夜、在宅医療の先生が来てくれ、脈やら心音やらを聞いてくれ、座薬も入れてくれます。ご家族の皆さんちょっとと玄関へ。父に聞かれないように。父は眠っているように見えても耳は良いらしい。玄関で先生が「…ずいぶん、進行が早くてですね、座薬を入れる際に指で確かめると、腸のすぐそこまで癌が来ていて」もういつ呼吸が止まってもおかしくない状態と教えてくれます。父はここ数日何も食べていないし氷だけだから、そう聞いてもそれほどショックは受けません。「癌が破裂したりしたらどうなるんでしょう」と尋ねると先生はハの字の眉毛をさらに下げて悲しそうな顔をし「とにかく、お父さんに何か変化があったら、いつでも電話してください」と言ってくださいます。

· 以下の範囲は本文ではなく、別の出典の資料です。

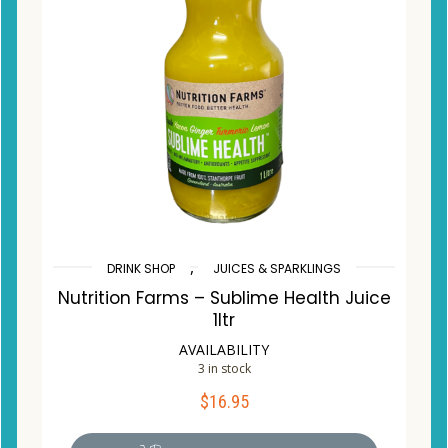
,
DRINK SHOP
JUICES & SPARKLINGS
Nutrition Farms – Sublime Health Juice
1ltr
AVAILABILITY
3 in stock
$
16.95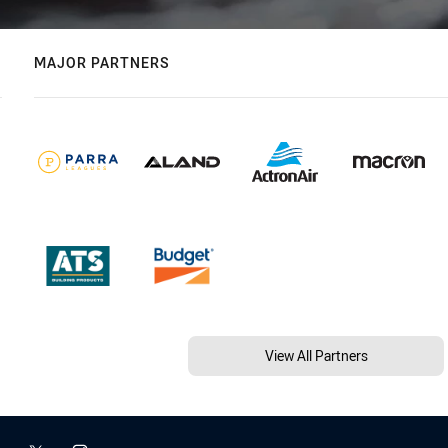
MAJOR PARTNERS
View All Partners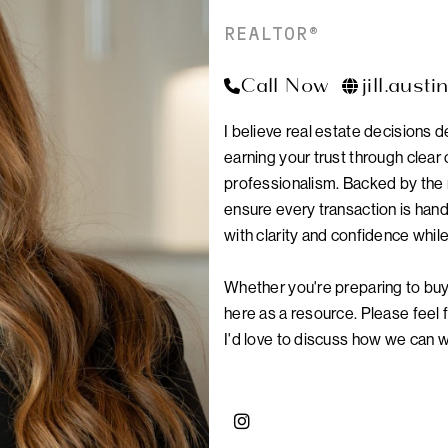
REALTOR®
Call Now
jill.aust
I believe real estate decisions 
earning your trust through clea
professionalism. Backed by the 
ensure every transaction is hand
with clarity and confidence whil
Whether you're preparing to buy 
here as a resource. Please feel 
I'd love to discuss how we can 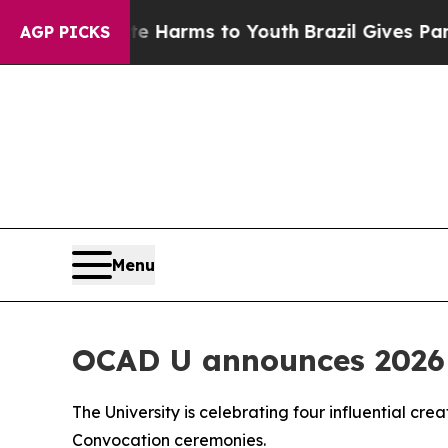
 to Abate Harms to Youth
Brazil Gives Parents S
AGP PICKS
Menu
OCAD U announces 2026 
The University is celebrating four influential cre
Convocation ceremonies.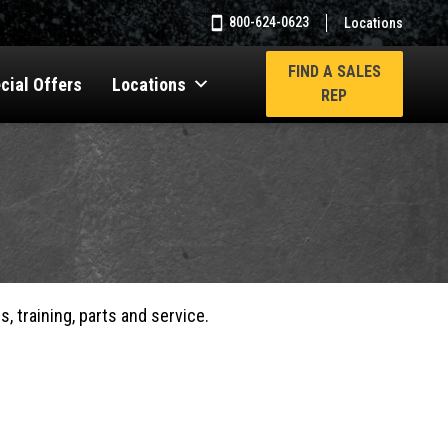
800-624-0623
Locations
FIND A SALES
cial Offers
Locations
REP
, training, parts and service.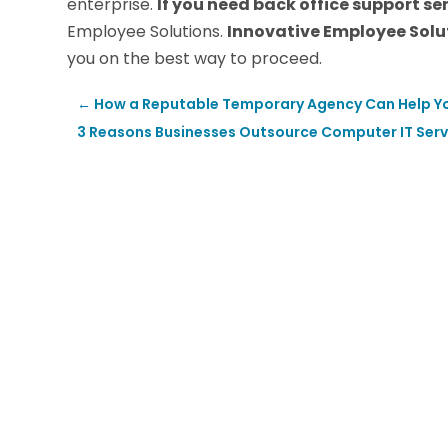
enterprise.
If you need back office support se
Employee Solutions.
Innovative Employee Solu
you on the best way to proceed.
←
How a Reputable Temporary Agency Can Help Yo
3 Reasons Businesses Outsource Computer IT Servic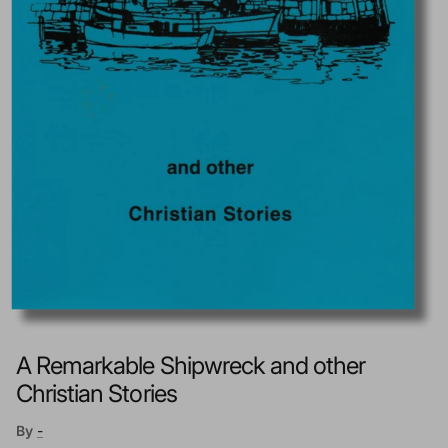
A Remarkable Shipwreck and other
Christian Stories
By
-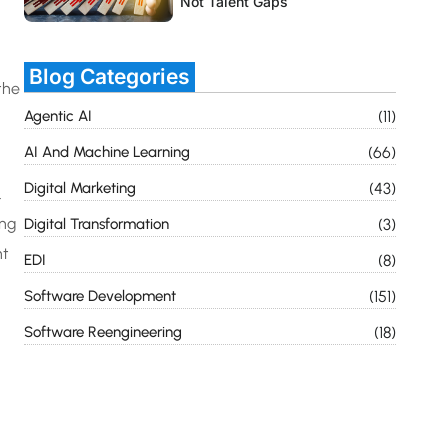
Not Talent Gaps
Blog Categories
the
Agentic AI
(11)
AI And Machine Learning
(66)
Digital Marketing
(43)
.
ong
Digital Transformation
(3)
nt
EDI
(8)
Software Development
(151)
Software Reengineering
(18)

夜中、また訪問看護師のSさんが来てくださって、状況を確かめてくれます。母はもう痰取りのプロ。「私何度も痰取ったよ!上手よ。するーっと管が入る」と自慢しているので「痰の吸入器持って全国回れば」と言って笑います。もう父は起き上がって歩くことも無いので、ポータブルトイレを返却します。弟が看護師さんの車にポータブルトイレを運んで、何やら話し込んでいます。弟も介護関係の会社に勤めているので、勤務状況などを聞いているらしい。我が家は今、訪問看護師さんたちに夢中で、すごいお仕事だと大尊敬しています。母は「ひとりだけ、嫌なババアがおる」とか言っています。母よ…弟は「あんたの周りは悪人ばっかやね!」と叱っています。